Using hailomz parse to convert onnx to har is successful.
However, after quantizing the har file using hailomz optimize, the output of the Matmul1 layer changes to two during the hailomz compile process, resulting in the following error.
[error] Mapping Failed (allocation time: 8m 53s)
Failed to reach required FPS on the following layers:
Compilation failed with exception: More than one output is not supported for layer matmul1
[error] Failed to produce compiled graph
[error] BackendAllocatorException: Compilation failed: Failed to reach required FPS on the following layers:
Compilation failed with exception: More than one output is not supported for layer matmul1
My analysis of this issue that after optimization, the model’s structure changes so that matmul1’s output is split into two. So, if we can avoid this process, the conversion should succeed. Is there a way to do this?

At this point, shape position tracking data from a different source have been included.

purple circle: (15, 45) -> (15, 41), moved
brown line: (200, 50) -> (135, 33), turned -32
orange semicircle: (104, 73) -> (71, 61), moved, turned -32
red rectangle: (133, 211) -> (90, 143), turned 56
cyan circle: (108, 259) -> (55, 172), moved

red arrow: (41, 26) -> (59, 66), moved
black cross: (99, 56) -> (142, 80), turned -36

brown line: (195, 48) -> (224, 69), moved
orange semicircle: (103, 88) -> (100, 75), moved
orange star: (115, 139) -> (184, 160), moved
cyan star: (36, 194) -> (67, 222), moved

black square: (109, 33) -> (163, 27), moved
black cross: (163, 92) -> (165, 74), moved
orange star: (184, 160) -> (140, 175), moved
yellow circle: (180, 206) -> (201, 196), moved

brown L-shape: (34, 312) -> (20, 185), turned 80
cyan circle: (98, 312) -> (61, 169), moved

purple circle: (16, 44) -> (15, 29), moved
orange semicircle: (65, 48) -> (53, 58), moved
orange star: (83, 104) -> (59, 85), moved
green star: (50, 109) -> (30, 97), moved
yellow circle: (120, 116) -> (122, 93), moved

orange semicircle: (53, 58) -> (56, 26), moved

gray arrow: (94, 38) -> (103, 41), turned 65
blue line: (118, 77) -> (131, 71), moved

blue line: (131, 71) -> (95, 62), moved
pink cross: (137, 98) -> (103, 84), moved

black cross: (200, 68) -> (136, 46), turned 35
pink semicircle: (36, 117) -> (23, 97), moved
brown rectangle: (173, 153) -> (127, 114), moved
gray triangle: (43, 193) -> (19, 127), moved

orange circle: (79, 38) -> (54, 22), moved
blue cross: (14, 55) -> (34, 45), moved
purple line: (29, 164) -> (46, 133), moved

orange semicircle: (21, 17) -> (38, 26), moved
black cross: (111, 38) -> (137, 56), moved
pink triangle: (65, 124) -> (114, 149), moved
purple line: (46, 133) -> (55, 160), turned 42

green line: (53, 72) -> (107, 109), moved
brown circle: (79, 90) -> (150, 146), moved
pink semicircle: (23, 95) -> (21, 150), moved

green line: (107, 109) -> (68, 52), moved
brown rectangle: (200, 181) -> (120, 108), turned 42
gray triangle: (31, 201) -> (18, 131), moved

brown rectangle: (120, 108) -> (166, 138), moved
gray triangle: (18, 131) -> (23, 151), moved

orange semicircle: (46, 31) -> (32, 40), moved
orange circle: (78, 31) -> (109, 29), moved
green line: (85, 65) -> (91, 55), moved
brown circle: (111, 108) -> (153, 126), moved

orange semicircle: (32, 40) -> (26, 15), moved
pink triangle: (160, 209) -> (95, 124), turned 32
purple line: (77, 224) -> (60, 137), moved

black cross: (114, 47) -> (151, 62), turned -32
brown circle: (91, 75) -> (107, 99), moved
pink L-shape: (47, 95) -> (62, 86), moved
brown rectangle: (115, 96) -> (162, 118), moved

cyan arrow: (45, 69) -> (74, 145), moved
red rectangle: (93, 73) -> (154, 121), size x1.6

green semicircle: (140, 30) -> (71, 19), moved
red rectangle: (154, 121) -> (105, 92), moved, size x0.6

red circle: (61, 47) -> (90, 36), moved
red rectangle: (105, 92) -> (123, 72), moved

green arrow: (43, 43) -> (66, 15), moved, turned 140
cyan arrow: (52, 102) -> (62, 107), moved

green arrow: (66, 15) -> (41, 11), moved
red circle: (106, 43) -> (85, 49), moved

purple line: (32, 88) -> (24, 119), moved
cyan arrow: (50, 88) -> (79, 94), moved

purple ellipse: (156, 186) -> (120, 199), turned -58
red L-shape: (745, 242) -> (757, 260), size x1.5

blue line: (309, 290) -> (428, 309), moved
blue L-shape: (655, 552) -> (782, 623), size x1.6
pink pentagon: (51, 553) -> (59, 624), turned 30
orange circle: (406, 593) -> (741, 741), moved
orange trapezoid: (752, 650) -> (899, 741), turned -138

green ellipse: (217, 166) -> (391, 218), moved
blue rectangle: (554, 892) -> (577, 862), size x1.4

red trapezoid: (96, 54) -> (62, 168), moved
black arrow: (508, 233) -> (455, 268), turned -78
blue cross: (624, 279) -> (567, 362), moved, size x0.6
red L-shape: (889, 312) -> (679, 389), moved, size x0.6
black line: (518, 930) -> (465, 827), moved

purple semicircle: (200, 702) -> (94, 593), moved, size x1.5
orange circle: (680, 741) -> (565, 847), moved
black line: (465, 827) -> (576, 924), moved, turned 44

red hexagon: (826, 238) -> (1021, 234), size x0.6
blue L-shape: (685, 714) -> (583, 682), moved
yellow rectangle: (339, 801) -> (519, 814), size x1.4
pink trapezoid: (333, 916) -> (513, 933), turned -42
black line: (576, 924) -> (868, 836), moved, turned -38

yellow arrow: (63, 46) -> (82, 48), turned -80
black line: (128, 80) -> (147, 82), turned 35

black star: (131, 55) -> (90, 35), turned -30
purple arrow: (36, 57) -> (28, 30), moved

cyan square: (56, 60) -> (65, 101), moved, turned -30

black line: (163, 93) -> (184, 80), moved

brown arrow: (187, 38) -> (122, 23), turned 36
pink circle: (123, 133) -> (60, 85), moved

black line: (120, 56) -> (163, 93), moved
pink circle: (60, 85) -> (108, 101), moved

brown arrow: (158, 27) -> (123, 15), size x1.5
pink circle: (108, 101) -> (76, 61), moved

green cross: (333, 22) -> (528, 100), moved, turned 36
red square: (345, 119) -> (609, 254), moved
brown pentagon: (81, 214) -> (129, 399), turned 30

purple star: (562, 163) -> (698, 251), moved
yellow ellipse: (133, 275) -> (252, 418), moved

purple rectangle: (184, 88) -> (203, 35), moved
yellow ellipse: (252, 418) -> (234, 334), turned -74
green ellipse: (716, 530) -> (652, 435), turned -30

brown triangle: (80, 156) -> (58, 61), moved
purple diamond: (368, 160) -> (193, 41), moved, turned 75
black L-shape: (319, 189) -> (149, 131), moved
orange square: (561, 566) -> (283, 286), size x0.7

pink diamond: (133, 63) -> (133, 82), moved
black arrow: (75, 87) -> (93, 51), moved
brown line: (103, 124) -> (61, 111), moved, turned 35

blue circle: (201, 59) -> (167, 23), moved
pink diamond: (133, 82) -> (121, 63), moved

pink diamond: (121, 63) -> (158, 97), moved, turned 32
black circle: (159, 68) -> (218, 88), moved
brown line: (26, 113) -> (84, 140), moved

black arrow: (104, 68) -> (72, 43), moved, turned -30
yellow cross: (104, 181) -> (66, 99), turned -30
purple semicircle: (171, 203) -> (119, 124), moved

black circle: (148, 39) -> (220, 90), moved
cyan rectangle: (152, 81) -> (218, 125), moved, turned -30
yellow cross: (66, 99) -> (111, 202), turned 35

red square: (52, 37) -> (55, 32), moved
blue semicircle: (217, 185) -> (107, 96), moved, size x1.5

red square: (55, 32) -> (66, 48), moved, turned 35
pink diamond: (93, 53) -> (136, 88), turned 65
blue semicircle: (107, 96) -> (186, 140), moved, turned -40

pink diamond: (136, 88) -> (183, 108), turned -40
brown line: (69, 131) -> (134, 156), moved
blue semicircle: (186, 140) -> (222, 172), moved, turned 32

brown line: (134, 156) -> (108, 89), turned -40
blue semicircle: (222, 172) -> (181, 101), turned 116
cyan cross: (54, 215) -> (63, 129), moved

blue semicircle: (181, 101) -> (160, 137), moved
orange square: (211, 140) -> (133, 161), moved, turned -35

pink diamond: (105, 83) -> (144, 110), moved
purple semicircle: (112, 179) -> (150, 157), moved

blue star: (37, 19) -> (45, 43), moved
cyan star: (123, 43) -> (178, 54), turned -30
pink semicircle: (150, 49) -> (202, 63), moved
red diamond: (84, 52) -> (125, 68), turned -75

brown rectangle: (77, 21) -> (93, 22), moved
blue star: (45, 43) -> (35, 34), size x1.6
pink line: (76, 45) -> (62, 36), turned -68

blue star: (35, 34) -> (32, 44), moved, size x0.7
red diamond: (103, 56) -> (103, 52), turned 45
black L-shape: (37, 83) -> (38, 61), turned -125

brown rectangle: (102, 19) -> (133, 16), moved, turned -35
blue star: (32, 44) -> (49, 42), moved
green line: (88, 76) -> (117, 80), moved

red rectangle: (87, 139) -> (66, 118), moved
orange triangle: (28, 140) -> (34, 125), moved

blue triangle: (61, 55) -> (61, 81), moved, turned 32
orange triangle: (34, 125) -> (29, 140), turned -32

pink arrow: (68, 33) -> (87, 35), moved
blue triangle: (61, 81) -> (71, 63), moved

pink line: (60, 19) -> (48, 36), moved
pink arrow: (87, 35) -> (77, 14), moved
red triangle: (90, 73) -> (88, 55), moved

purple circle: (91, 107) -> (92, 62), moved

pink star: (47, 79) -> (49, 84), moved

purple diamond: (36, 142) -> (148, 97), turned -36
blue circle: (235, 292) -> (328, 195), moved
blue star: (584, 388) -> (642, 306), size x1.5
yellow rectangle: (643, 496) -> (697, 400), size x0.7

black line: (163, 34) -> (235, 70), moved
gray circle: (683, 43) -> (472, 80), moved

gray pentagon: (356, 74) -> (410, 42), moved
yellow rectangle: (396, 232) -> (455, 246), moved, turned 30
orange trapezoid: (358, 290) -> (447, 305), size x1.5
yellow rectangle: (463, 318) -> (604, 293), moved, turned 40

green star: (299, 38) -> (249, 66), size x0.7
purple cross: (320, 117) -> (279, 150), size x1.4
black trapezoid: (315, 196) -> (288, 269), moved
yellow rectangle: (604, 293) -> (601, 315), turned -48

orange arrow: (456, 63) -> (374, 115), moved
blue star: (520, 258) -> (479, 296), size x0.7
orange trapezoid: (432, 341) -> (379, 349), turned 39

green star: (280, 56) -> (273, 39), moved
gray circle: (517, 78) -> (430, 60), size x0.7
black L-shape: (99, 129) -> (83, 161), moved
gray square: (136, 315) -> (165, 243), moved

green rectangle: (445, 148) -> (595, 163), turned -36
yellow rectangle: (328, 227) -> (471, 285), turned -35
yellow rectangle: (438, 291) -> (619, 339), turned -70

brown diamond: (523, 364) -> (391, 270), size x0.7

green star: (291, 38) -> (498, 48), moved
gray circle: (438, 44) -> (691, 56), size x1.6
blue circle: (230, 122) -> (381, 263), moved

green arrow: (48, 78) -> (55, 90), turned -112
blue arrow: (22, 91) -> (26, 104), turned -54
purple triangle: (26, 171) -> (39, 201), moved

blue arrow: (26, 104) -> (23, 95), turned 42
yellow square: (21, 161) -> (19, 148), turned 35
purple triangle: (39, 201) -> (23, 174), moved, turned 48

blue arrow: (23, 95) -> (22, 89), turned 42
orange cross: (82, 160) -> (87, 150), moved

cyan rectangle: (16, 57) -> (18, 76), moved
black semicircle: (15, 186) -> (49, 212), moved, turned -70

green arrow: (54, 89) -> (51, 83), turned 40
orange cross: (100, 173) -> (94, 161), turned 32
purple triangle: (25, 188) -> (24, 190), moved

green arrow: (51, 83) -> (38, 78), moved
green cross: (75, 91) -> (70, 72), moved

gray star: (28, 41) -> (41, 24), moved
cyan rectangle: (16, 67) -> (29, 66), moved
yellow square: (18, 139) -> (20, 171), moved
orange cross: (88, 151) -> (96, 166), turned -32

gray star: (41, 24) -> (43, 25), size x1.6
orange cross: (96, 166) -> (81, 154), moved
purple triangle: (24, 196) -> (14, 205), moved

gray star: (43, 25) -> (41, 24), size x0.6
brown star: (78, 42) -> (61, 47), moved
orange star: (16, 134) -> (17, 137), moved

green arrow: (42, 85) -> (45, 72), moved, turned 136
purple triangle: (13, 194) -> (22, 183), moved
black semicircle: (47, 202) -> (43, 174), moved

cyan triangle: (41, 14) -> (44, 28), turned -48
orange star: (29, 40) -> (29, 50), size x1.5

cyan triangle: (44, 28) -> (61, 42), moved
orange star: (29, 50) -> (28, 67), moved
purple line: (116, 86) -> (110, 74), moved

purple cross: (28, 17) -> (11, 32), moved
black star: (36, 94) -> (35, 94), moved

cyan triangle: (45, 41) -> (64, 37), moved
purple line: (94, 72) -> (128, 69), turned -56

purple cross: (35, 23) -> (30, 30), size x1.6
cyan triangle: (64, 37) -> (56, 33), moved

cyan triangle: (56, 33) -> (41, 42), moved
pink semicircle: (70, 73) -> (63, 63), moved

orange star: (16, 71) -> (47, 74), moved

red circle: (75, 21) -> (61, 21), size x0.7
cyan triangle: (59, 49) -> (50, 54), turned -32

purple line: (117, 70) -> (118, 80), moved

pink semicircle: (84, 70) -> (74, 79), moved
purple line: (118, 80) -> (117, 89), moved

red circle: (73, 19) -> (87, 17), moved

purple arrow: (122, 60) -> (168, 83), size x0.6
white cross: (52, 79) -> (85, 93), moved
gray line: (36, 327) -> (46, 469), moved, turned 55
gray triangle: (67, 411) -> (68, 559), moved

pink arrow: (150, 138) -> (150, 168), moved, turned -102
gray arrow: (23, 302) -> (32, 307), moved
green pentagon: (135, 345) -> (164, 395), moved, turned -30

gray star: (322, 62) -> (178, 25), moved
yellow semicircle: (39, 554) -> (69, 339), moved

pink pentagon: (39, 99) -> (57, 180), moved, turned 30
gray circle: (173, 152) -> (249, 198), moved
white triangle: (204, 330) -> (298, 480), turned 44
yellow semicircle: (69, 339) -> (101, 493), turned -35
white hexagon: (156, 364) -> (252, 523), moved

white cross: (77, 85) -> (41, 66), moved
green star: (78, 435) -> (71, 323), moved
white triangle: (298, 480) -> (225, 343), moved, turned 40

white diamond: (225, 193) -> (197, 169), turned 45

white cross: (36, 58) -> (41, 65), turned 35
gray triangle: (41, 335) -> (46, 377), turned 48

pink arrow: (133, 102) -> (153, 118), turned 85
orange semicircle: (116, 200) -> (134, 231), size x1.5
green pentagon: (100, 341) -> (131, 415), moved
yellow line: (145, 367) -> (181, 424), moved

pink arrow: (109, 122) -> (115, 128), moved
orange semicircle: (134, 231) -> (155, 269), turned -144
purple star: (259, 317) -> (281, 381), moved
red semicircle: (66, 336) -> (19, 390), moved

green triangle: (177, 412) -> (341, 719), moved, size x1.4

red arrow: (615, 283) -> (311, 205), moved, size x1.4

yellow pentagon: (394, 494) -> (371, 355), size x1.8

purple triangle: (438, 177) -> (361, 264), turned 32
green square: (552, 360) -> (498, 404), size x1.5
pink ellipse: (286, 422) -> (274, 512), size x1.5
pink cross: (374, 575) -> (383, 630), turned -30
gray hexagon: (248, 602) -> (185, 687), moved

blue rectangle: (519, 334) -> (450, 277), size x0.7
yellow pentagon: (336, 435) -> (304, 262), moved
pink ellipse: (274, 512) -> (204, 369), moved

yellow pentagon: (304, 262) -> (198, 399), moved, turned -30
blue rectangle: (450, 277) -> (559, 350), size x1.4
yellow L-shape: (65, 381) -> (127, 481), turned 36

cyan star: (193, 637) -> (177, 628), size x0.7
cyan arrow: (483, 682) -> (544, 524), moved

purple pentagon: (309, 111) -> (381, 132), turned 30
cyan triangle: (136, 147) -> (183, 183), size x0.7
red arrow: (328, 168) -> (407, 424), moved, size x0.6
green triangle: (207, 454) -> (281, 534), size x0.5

Your analysis is spot on. The issue occurs because hailomz optimize transforms your graph so that Matmul1 gets multiple outputs, but our compiler doesn’t support multi-output MatMul operations.
What’s happening:
The optimization process applies graph rewrites that sometimes split outputs to serve multiple consumers. In your case, this creates the unsupported multi-output MatMul scenario.
Solutions:
Limit optimization scope - Use --only-quantization to skip structural changes:
hailomz optimize model.har --only-quantization
Disable problematic passes - Run with --disable-pass split_outputs or similar (check --print-passes for exact names)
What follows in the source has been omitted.